THE RECORDS>

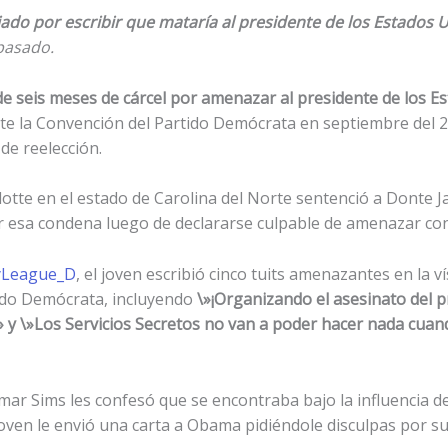
iado por
escribir que mataría al presidente de los Estados 
pasado.
e seis meses de cárcel por amenazar al presidente de los 
e la Convención del Partido Demócrata en septiembre del 2
de reelección.
rlotte en el estado de Carolina del Norte sentenció a Donte
r esa condena luego de declararse culpable de amenazar con 
yLeague_D
, el joven escribió cinco tuits amenazantes en la 
tido Demócrata, incluyendo
\»¡Organizando el asesinato del p
 y \»Los Servicios Secretos no van a poder hacer nada cuan
mar Sims les confesó que se encontraba bajo la influencia d
oven le envió una carta a Obama pidiéndole disculpas por s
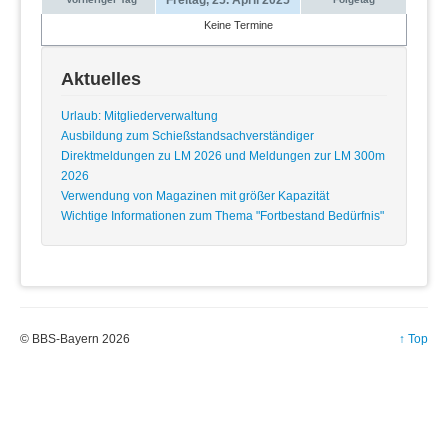
Keine Termine
Aktuelles
Urlaub: Mitgliederverwaltung
Ausbildung zum Schießstandsachverständiger
Direktmeldungen zu LM 2026 und Meldungen zur LM 300m
2026
Verwendung von Magazinen mit größer Kapazität
Wichtige Informationen zum Thema "Fortbestand Bedürfnis"
© BBS-Bayern 2026
↑ Top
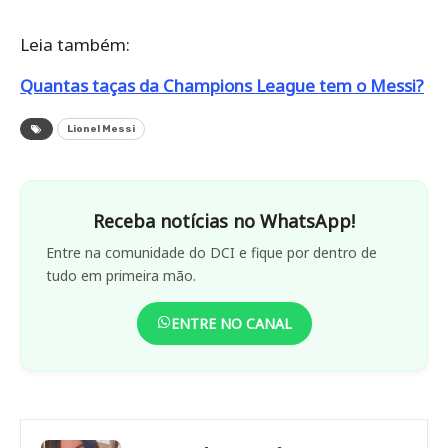
Leia também:
Quantas taças da Champions League tem o Messi?
Lionel Messi
Receba notícias no WhatsApp!
Entre na comunidade do DCI e fique por dentro de
tudo em primeira mão.
ENTRE NO CANAL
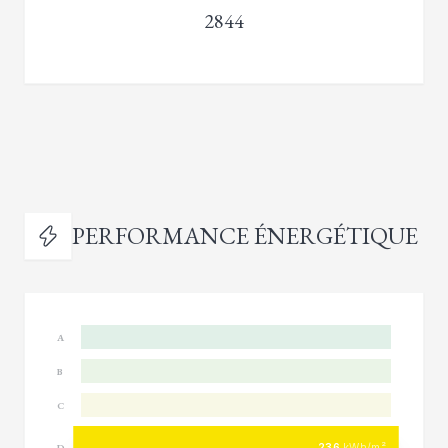
2844
PERFORMANCE ÉNERGÉTIQUE
A
B
C
236
kWh/m²
D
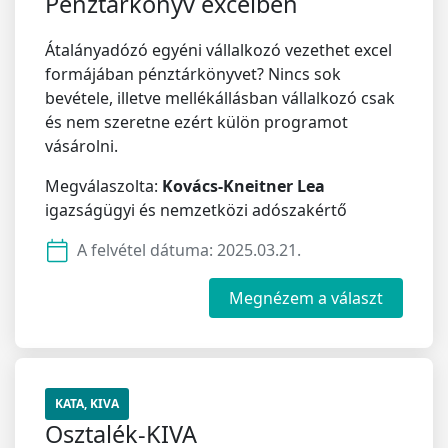
Pénztárkönyv excelben
Átalányadózó egyéni vállalkozó vezethet excel
formájában pénztárkönyvet? Nincs sok
bevétele, illetve mellékállásban vállalkozó csak
és nem szeretne ezért külön programot
vásárolni.
Megválaszolta:
Kovács-Kneitner Lea
igazságügyi és nemzetközi adószakértő
A felvétel dátuma:
2025.03.21.
Megnézem a választ
KATA, KIVA
Osztalék-KIVA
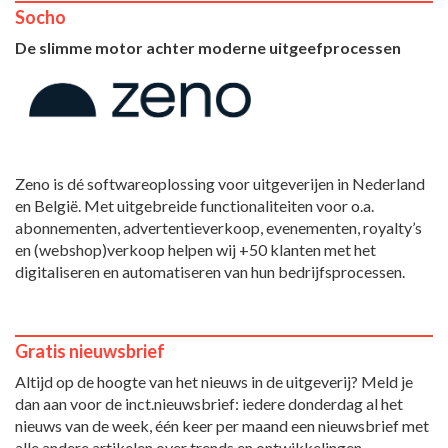
Socho
De slimme motor achter moderne uitgeefprocessen
Zeno is dé softwareoplossing voor uitgeverijen in Nederland
en België. Met uitgebreide functionaliteiten voor o.a.
abonnementen, advertentieverkoop, evenementen, royalty’s
en (webshop)verkoop helpen wij +50 klanten met het
digitaliseren en automatiseren van hun bedrijfsprocessen.
Gratis nieuwsbrief
Altijd op de hoogte van het nieuws in de uitgeverij? Meld je
dan aan voor de inct.nieuwsbrief: iedere donderdag al het
nieuws van de week, één keer per maand een nieuwsbrief met
alle andere artikelen over trends en ontwikkelingen.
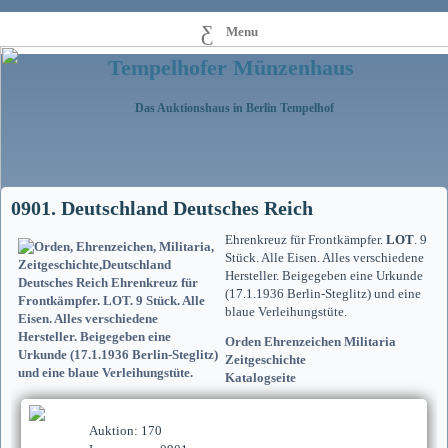
Menu
Tempelhofer Münzenhaus
Das Auktionshaus in Berlin Tempelhof
0901. Deutschland Deutsches Reich
Ehrenkreuz für Frontkämpfer.
LOT
. 9
Stück. Alle Eisen. Alles verschiedene
Hersteller. Beigegeben eine Urkunde
(17.1.1936 Berlin-Steglitz) und eine
blaue Verleihungstüte.
Orden Ehrenzeichen Militaria
Zeitgeschichte
Katalogseite
Auktion: 170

TASK REQUIREMENTS> Please copy each line of the records above that holds the word "Demócrata".

TASK ANSWER>
e la Convención del Partido Demócrata en septiembre del 2
tido Demócrata, incluyendo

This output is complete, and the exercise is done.